Top of DATASET CONTENT

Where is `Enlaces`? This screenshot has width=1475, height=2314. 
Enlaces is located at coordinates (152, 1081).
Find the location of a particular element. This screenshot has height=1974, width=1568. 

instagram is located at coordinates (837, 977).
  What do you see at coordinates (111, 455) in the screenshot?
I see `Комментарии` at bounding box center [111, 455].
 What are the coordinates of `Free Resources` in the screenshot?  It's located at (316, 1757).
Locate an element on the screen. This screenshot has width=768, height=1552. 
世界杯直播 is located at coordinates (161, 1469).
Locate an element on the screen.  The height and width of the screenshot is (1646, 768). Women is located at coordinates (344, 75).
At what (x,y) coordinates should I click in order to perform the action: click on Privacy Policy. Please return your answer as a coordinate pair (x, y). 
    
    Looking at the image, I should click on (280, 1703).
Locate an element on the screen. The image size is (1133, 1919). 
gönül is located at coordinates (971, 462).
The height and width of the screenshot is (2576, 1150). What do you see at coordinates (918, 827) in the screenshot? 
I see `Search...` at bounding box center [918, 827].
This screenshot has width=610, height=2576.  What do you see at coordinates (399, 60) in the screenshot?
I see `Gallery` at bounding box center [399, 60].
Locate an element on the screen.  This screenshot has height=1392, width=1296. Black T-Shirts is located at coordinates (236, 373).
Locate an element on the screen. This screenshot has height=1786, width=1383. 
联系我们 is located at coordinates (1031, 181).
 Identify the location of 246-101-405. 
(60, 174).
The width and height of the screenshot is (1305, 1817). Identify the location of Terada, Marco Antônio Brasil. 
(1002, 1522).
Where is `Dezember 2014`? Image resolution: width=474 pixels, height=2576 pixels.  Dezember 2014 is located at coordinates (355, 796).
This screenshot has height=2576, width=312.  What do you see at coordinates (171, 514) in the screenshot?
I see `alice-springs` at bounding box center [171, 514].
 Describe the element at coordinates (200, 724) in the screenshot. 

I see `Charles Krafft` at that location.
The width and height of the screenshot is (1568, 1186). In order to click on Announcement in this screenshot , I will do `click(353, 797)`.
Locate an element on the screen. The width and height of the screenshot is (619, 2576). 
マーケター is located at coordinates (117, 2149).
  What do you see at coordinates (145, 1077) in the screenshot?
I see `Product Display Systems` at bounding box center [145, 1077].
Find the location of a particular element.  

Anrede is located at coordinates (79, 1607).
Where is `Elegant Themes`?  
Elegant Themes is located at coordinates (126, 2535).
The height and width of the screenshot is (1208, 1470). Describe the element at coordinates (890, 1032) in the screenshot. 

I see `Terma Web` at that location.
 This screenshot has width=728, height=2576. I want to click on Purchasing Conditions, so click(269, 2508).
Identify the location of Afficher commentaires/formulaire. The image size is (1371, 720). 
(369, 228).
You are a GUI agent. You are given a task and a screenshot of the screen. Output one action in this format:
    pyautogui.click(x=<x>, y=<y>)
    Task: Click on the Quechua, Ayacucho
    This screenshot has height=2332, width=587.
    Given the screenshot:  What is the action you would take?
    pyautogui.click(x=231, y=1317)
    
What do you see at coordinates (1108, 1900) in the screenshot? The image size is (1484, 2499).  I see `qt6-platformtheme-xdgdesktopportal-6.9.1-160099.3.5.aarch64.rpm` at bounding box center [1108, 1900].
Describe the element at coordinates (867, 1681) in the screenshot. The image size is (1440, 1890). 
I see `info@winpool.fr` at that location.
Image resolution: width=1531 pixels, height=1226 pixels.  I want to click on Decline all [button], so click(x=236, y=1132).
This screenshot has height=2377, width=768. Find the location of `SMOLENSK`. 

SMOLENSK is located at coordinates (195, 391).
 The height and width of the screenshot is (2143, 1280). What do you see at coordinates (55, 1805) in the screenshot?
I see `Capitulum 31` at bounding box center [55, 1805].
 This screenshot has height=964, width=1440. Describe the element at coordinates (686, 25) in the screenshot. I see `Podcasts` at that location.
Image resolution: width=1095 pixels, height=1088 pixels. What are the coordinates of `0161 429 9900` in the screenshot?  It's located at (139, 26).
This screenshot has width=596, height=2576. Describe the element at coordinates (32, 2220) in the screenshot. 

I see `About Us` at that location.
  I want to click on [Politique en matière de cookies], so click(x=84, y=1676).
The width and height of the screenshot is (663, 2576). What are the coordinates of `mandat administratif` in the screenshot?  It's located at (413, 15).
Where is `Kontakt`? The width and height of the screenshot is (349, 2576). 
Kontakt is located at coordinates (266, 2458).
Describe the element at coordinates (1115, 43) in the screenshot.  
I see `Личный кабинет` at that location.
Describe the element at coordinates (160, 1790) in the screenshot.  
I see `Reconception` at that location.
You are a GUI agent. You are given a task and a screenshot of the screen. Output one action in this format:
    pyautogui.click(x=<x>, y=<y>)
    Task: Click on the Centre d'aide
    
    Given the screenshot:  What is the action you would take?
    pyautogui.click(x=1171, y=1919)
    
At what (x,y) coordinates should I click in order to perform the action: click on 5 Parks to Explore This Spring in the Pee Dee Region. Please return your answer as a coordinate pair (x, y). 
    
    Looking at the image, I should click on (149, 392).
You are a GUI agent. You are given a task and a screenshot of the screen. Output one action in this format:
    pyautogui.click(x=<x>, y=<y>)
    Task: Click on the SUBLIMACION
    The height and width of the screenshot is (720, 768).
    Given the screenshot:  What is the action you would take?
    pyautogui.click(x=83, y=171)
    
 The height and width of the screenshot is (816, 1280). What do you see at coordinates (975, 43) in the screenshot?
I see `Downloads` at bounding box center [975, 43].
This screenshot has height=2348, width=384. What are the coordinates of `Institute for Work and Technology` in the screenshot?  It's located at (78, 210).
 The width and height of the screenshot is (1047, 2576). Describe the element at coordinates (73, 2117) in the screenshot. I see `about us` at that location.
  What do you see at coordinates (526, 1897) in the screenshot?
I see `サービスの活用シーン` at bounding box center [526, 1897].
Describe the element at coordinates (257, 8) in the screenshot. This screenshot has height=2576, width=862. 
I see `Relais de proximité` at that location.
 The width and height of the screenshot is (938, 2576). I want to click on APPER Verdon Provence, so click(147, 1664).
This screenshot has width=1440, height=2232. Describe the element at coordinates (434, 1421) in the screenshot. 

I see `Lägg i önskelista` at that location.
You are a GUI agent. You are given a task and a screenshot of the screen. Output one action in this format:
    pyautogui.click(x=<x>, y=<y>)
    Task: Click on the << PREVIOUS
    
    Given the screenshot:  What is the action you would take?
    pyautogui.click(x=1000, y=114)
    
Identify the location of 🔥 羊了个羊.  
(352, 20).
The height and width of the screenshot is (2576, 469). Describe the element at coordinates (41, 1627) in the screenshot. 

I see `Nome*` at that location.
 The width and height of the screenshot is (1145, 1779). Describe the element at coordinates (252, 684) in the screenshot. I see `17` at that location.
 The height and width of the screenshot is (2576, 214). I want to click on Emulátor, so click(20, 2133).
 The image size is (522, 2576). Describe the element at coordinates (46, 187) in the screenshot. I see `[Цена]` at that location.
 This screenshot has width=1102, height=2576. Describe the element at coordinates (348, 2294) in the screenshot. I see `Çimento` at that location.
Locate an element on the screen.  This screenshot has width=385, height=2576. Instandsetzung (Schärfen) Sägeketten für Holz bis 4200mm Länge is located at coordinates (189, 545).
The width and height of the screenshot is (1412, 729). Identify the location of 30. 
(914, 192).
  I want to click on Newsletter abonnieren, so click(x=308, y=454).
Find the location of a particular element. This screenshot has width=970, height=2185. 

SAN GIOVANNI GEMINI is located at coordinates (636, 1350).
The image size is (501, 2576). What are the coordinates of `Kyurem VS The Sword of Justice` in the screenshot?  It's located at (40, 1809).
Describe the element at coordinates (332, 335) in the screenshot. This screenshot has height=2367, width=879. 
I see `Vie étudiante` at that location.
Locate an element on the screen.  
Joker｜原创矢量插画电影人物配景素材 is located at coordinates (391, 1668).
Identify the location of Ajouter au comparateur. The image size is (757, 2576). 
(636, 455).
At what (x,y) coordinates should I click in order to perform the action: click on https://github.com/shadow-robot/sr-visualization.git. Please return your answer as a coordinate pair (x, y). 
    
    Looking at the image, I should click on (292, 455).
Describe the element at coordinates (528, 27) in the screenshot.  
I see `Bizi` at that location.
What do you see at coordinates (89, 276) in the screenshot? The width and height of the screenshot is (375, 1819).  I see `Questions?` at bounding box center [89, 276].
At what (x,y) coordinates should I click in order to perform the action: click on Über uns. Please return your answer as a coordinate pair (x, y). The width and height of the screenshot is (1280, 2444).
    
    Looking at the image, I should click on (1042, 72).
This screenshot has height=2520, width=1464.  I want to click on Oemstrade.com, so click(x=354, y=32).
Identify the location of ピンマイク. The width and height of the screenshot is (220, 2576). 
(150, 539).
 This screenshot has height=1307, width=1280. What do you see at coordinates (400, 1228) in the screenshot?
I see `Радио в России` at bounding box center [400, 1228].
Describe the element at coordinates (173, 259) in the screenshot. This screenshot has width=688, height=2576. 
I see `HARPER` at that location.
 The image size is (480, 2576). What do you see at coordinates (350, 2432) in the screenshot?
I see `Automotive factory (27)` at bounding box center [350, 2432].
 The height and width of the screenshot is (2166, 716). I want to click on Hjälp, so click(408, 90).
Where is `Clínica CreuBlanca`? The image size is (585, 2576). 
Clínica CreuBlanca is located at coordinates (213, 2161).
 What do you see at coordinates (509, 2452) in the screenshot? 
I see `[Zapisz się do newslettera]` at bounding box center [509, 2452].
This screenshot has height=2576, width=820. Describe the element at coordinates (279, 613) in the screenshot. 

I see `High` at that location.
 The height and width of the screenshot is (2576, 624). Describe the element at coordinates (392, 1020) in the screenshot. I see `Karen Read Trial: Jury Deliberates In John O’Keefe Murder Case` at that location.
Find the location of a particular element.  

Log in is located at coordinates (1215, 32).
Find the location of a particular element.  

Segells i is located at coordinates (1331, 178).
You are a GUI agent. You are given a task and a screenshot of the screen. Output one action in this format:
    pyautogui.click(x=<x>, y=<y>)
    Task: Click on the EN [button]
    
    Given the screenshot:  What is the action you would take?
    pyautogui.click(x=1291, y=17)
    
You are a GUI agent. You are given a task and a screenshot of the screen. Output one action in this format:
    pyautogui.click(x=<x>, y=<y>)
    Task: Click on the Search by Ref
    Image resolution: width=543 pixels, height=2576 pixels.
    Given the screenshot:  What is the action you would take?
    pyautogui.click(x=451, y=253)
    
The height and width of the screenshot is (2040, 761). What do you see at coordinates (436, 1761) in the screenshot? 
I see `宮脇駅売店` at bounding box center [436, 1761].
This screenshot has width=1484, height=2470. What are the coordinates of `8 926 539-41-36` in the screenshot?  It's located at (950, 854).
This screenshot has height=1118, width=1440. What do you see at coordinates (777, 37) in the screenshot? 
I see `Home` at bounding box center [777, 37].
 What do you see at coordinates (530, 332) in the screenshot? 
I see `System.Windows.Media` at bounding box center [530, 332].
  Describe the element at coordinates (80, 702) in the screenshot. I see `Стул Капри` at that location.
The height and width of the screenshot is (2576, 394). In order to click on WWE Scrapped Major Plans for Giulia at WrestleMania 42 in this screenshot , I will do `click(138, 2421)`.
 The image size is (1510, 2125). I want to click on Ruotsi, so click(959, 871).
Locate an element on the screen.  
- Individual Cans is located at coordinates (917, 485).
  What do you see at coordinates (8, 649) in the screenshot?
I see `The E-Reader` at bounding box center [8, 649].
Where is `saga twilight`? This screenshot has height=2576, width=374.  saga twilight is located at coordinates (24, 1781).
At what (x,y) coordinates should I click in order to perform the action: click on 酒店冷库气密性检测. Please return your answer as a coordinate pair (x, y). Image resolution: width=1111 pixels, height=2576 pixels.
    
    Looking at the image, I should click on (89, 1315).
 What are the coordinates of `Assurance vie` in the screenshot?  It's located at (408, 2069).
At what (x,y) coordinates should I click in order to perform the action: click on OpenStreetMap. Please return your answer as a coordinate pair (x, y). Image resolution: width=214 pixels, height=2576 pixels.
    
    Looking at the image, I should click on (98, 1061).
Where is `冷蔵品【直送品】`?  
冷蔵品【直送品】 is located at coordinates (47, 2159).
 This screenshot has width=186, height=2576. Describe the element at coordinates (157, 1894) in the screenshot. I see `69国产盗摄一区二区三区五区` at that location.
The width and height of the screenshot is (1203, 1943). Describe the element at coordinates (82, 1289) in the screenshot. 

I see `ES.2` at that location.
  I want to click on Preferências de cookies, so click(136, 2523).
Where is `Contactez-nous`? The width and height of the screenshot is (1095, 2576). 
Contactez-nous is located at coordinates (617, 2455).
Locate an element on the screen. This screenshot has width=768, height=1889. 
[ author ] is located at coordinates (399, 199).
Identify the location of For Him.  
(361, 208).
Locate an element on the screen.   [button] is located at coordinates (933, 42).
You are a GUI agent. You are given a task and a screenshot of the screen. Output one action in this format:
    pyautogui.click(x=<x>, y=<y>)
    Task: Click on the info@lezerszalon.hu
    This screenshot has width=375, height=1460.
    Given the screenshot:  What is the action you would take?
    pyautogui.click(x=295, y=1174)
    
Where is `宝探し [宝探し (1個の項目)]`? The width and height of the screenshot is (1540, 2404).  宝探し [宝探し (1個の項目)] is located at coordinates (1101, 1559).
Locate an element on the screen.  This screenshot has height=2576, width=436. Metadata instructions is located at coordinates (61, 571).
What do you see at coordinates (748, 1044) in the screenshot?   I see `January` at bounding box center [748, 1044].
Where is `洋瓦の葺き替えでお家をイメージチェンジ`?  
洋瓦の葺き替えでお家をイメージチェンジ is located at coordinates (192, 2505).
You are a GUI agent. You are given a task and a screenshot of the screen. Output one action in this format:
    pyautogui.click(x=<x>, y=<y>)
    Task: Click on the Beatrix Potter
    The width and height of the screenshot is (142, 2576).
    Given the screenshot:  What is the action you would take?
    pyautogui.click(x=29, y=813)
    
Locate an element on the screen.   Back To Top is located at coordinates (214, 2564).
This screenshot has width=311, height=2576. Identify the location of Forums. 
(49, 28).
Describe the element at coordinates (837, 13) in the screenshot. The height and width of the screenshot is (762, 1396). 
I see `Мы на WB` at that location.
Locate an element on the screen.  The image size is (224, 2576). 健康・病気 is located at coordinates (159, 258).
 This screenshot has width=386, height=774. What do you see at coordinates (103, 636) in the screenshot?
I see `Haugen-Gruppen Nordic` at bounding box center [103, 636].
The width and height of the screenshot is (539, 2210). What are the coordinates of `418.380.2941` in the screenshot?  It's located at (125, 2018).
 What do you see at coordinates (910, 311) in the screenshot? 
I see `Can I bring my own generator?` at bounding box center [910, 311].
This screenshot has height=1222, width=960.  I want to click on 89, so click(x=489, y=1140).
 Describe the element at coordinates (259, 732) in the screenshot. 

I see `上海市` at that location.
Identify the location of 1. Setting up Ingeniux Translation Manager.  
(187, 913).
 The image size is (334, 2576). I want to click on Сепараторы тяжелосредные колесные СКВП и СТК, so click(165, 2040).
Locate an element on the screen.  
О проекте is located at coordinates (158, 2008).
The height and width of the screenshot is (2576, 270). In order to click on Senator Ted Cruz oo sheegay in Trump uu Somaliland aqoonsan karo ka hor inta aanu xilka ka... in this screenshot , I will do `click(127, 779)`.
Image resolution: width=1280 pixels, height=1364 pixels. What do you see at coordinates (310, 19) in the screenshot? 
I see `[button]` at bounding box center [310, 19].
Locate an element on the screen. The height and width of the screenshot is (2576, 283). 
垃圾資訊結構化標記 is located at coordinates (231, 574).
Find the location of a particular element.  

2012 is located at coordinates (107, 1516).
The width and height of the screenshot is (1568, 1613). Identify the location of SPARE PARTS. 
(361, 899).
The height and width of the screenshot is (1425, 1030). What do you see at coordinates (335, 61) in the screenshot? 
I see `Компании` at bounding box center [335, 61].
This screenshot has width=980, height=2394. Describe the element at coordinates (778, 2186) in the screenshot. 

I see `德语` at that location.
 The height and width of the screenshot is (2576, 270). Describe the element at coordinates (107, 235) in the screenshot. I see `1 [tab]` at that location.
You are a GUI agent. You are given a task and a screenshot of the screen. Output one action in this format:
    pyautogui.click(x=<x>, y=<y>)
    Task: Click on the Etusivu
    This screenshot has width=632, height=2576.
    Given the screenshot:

Bottom of DATASET CONTENT

# EXERCISE DETAILS
When the line with "Describe the element at coordinates (332, 335)" is reached in the data above, begin copying, and stop after the line with "What do you see at coordinates (89, 276)"; copy each line exactly, both ends included.

# ANSWER SECTION
Describe the element at coordinates (332, 335) in the screenshot. This screenshot has height=2367, width=879. 
I see `Vie étudiante` at that location.
Locate an element on the screen.  
Joker｜原创矢量插画电影人物配景素材 is located at coordinates (391, 1668).
Identify the location of Ajouter au comparateur. The image size is (757, 2576). 
(636, 455).
At what (x,y) coordinates should I click in order to perform the action: click on https://github.com/shadow-robot/sr-visualization.git. Please return your answer as a coordinate pair (x, y). 
    
    Looking at the image, I should click on (292, 455).
Describe the element at coordinates (528, 27) in the screenshot.  
I see `Bizi` at that location.
What do you see at coordinates (89, 276) in the screenshot? The width and height of the screenshot is (375, 1819).  I see `Questions?` at bounding box center [89, 276].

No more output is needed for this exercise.